The bummer is, there's really no cure. They can cut it out, they can try to retard growth with drugs... But even hysterectomies don't solve the problem, necessarily. Sometimes (though it's not always the case) menopause doesn't even make it stop entirely.
And the pain might stop, for awhile, but the fatigue tends to be a hanger-on type of symptom.
It can lodge anywhere in the body... No one is sure exactly why. You can get it on your lungs, liver, or even, in rare cases, your brain. I know of a lady whose lungs collapsed every period from implants there.
So here's the plan: In early September, they're doing a day surgery (there was some concern, because I'm (cough) overweight, it would have to be a more involved surgery, but the doctor took a look at my gut and thought the laparascope would work all right.) They're taking a look at the general state of things, cutting out what they find, and doing some biopsies of the lining of my uterus.
The biopsies are not standard, but he's doing them partially because of my symptoms and partially because he's in there, why the hell not?
Then comes the drug treatments, which I will think more about after we know where the surgery leaves us. There are a number of drugs I could take... None of which are terribly pleasant. The most common are Depo-Provera, which I am not sure I can take due to a breast cancer risk (I might be able to), Danazol, which just has some nasty side effects and I don't think I want to go there, and Lupron. Lupron is actually a drug used also in late stage prostate cancer. It causes bone loss (which is scary), really bad hormonal swings (also scary) and weight gain (I really don't want to be packing more weight, but I would like my life back, too). These drugs are not drugs you can really take for any length of time.
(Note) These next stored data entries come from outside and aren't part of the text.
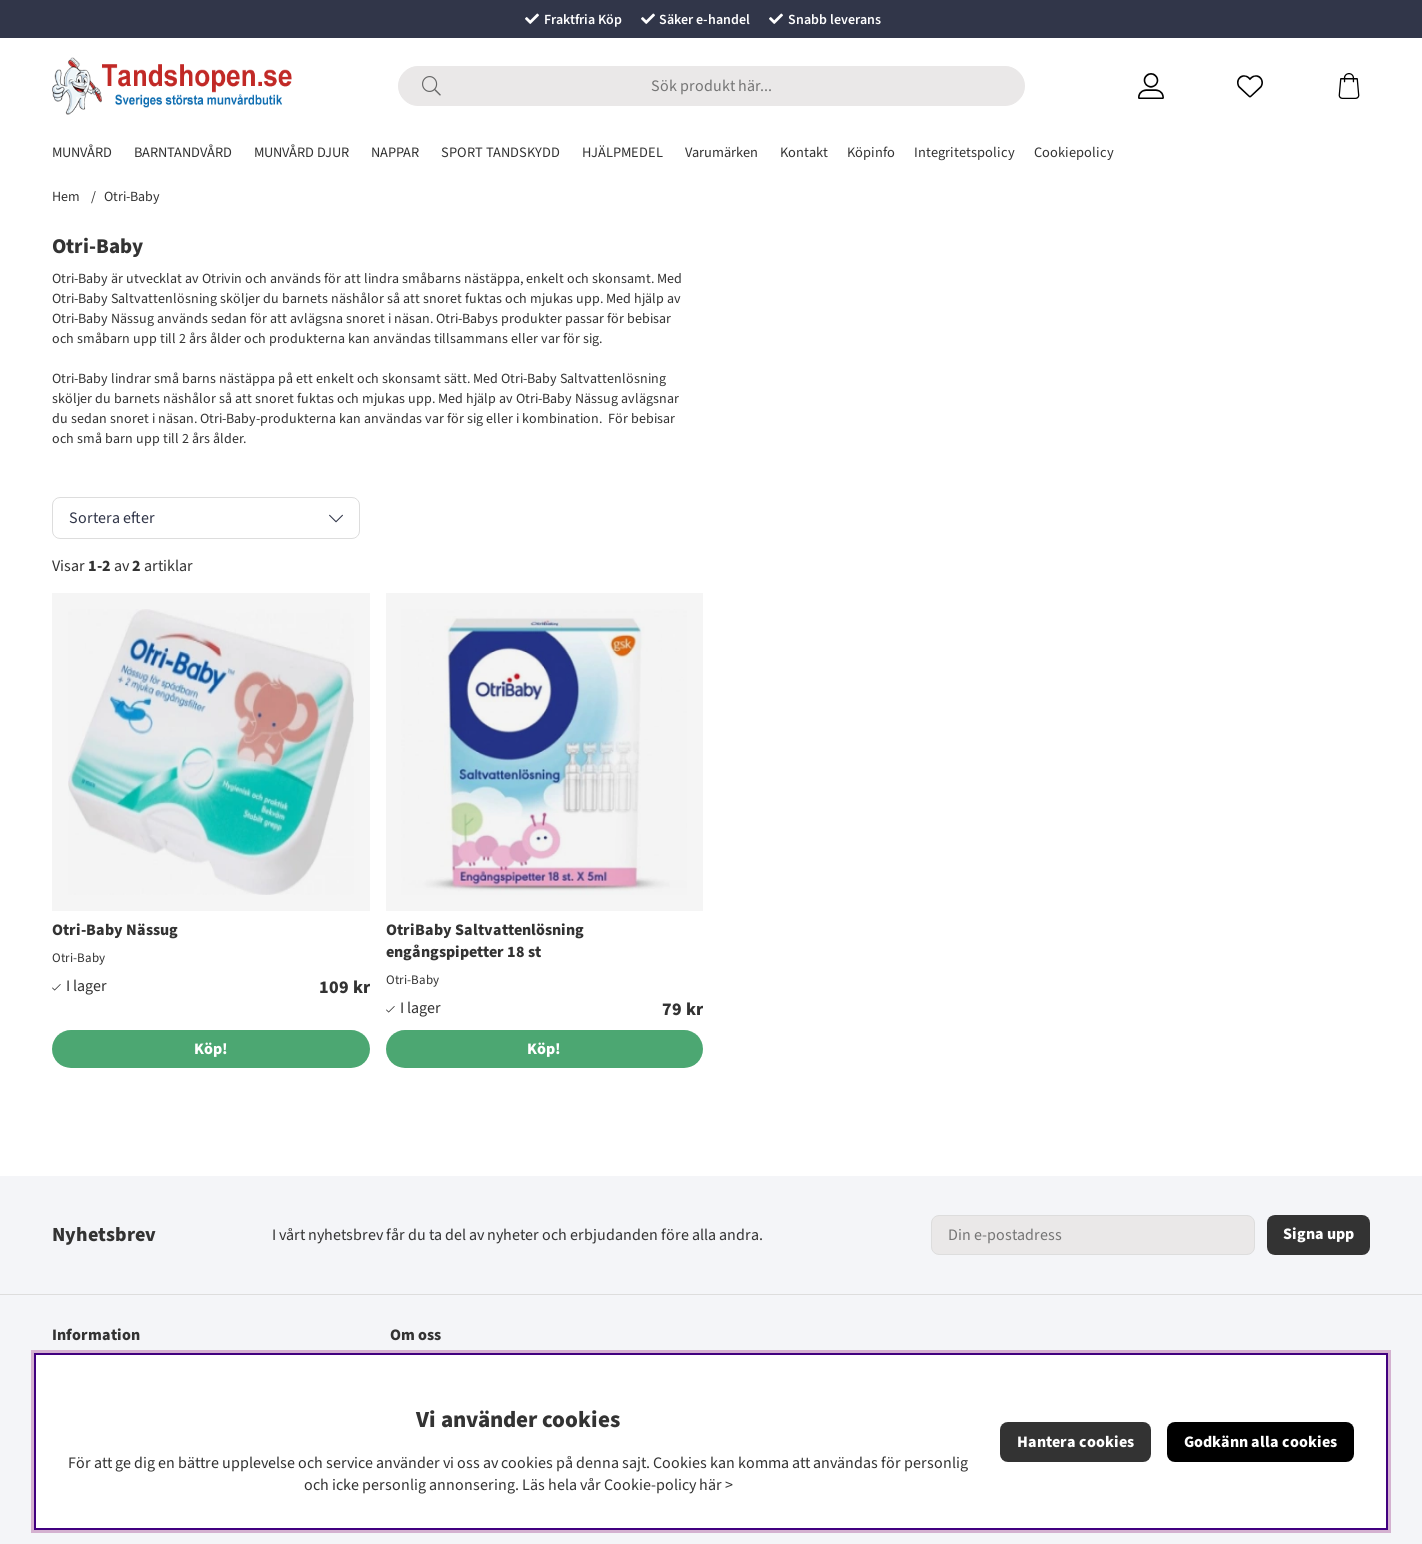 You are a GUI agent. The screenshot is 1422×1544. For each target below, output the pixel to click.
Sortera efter (112, 518)
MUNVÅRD (82, 152)
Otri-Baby (132, 197)
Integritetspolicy (964, 152)
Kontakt (804, 152)
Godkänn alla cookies (1260, 1442)
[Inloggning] (1175, 86)
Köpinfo (871, 152)
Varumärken (721, 152)
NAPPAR (395, 152)
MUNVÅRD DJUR (301, 152)
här (710, 1485)
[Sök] (711, 86)
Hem (66, 197)
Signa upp (1318, 1234)
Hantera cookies (1075, 1442)
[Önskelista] (1274, 86)
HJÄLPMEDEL (622, 152)
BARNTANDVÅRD (183, 152)
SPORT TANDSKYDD (500, 152)
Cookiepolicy (1074, 152)
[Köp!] (211, 1049) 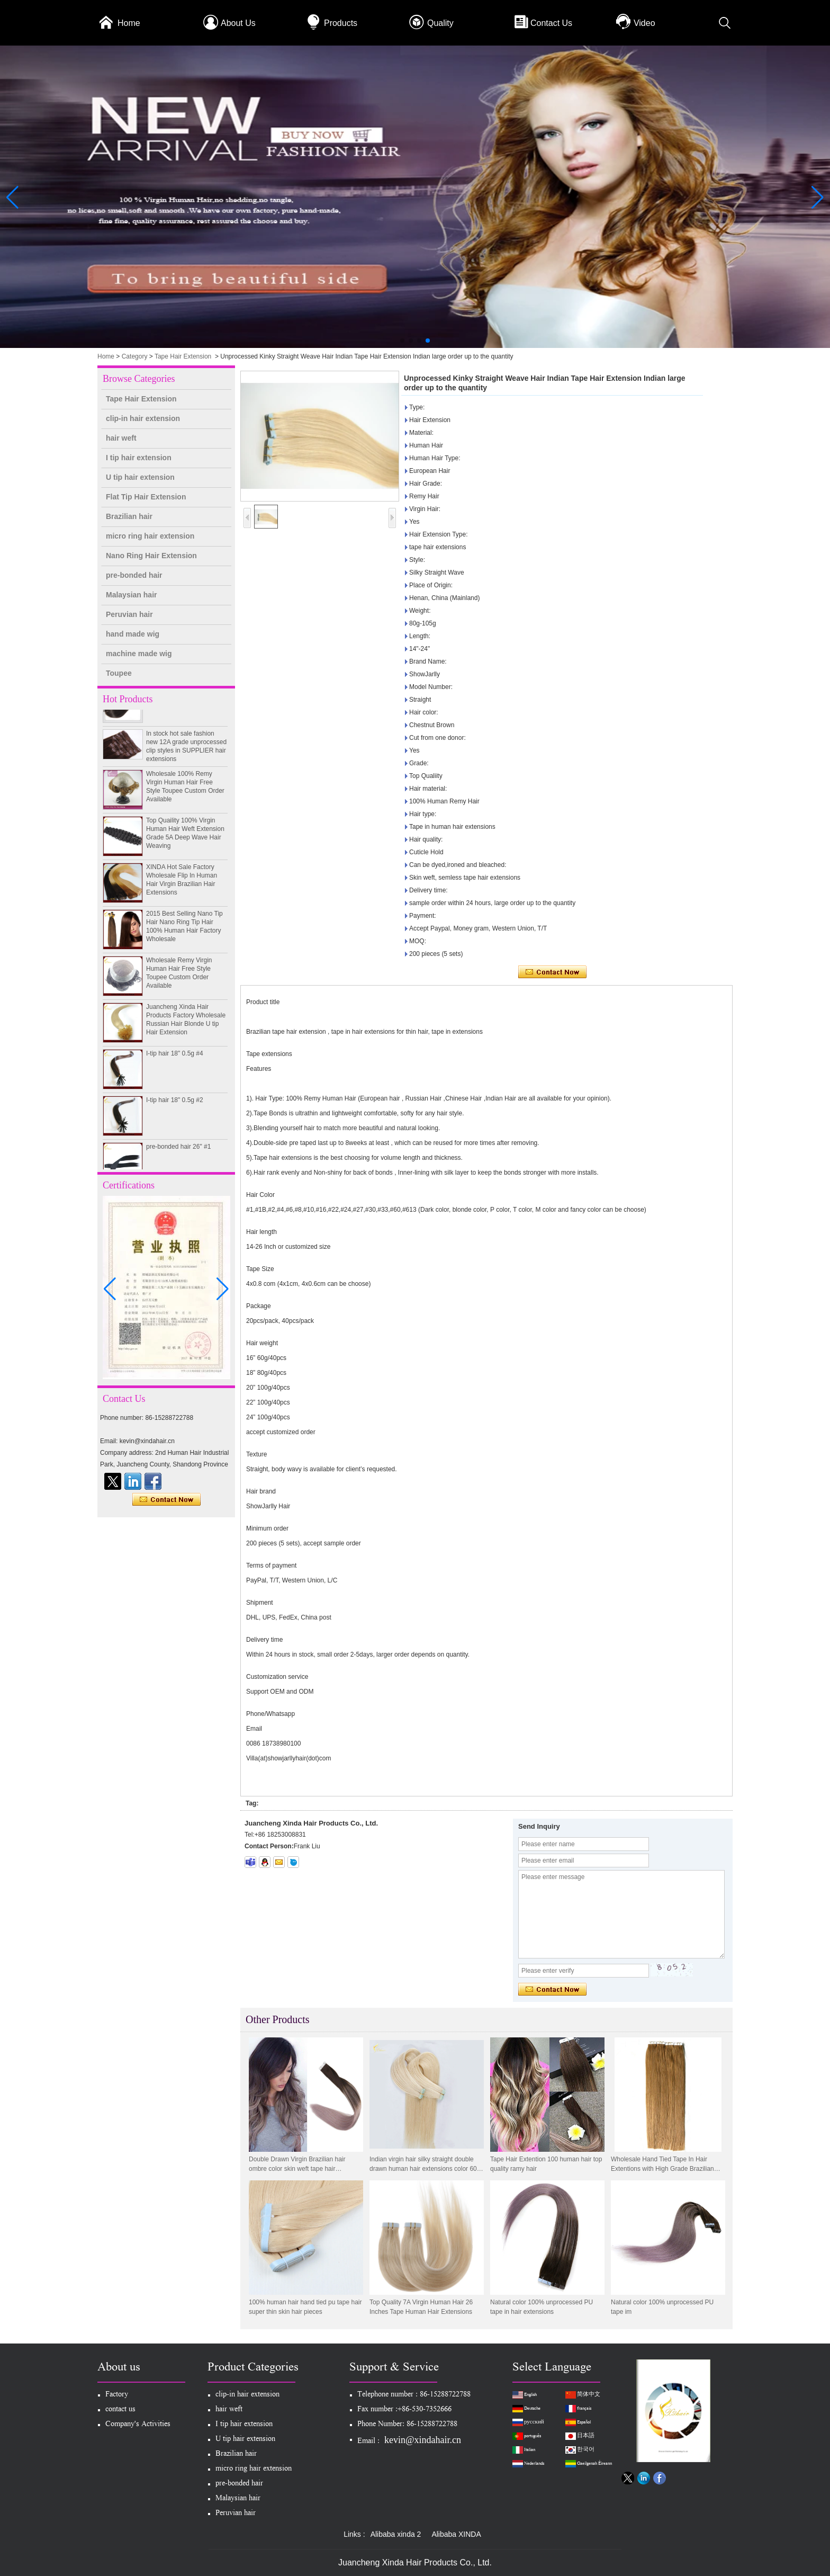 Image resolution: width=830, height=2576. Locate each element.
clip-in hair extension (143, 418)
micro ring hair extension (150, 536)
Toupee (119, 673)
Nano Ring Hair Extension (151, 555)
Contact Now (166, 1500)
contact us (120, 2410)
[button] (402, 340)
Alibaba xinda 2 (396, 2534)
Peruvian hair (129, 614)
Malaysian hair (131, 595)
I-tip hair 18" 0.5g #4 (174, 1060)
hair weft (121, 438)
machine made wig (139, 653)
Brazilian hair (129, 516)
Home (129, 23)
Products (340, 23)
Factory (116, 2395)
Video (644, 23)
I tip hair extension (139, 457)
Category (135, 356)
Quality (440, 23)
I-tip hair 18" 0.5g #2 (174, 1107)
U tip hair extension (140, 477)
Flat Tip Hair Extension (146, 497)
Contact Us (551, 23)
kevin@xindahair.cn (422, 2440)
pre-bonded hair (134, 575)
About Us (238, 23)
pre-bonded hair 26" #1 (178, 1153)
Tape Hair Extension (183, 356)
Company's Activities (137, 2424)
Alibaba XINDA (456, 2534)
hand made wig (132, 634) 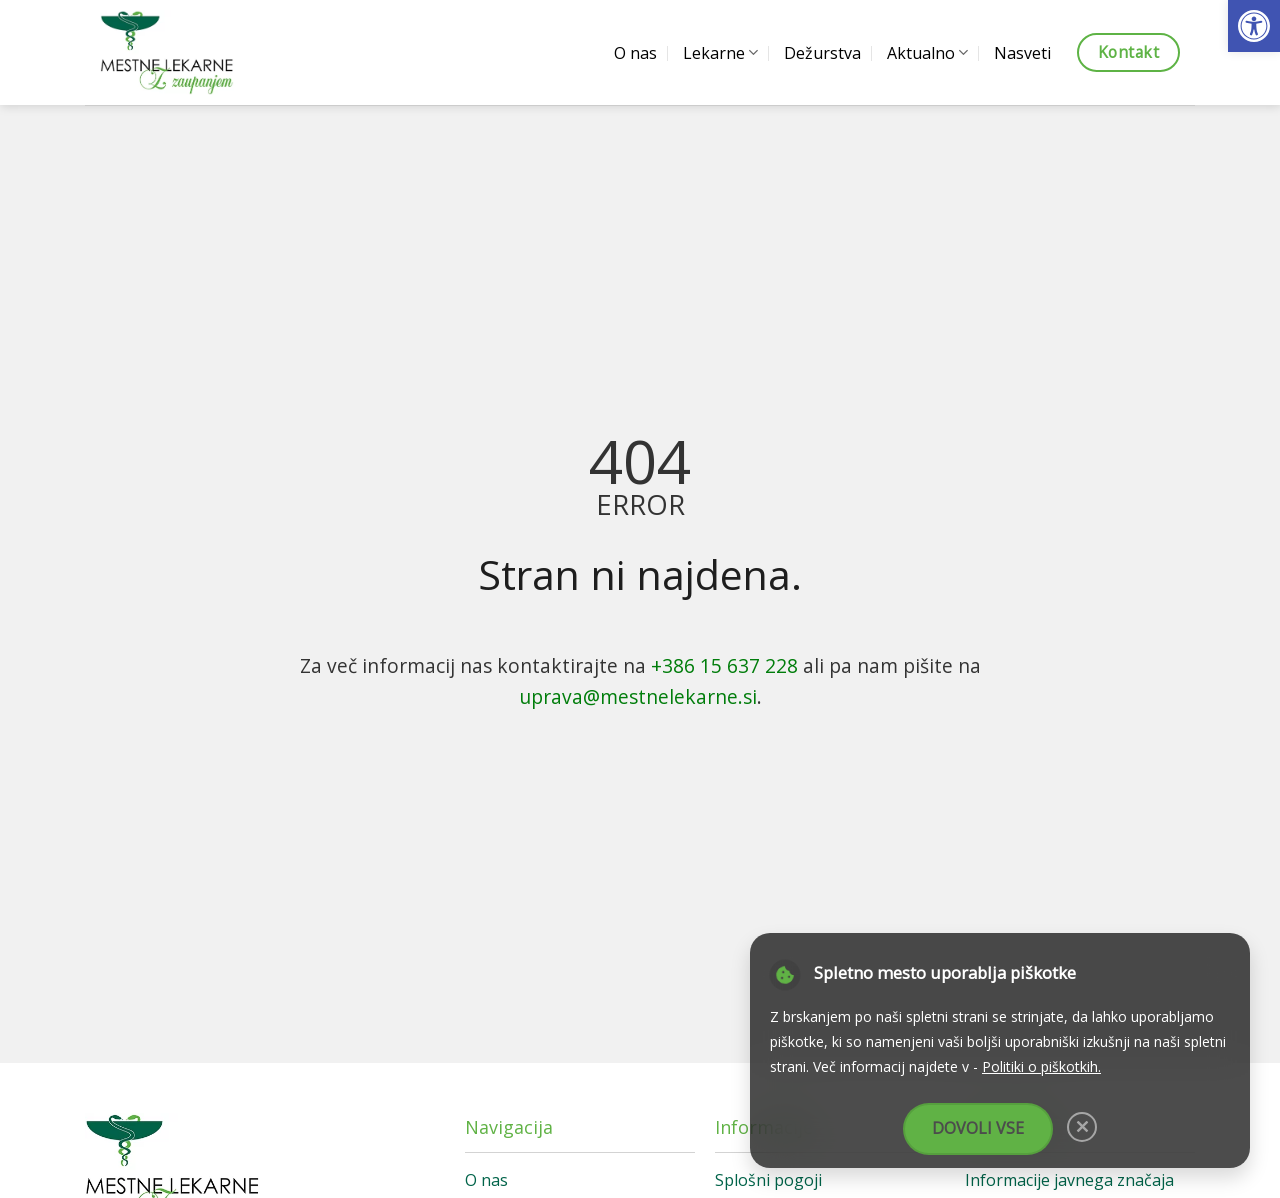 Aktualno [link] (927, 53)
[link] (1254, 26)
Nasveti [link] (1022, 53)
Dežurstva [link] (822, 53)
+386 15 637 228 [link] (724, 665)
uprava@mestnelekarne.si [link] (638, 696)
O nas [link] (635, 53)
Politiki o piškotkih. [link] (1041, 1066)
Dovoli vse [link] (978, 1128)
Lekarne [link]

So it could come back, if we get it under control, when the drugs are stopped.
What do we do then? Wash, rinse, repeat with the surgery, and hope for new drugs.
But that's probably two or three years down the road.
The kicker is I don't know as any of this will really help, but if I keep it from getting worse, and have a definitive answer as to what is wrong...
That's somethin', you know?
The sleep doctor had mercy and put me back on the focalin, 30 mgs. That dose will be increased, but we're taking it slow. 30 mgs gives me the ability to get in to the Hysterical Society for a few hours here and there. It's nice to be able to leave the house periodically.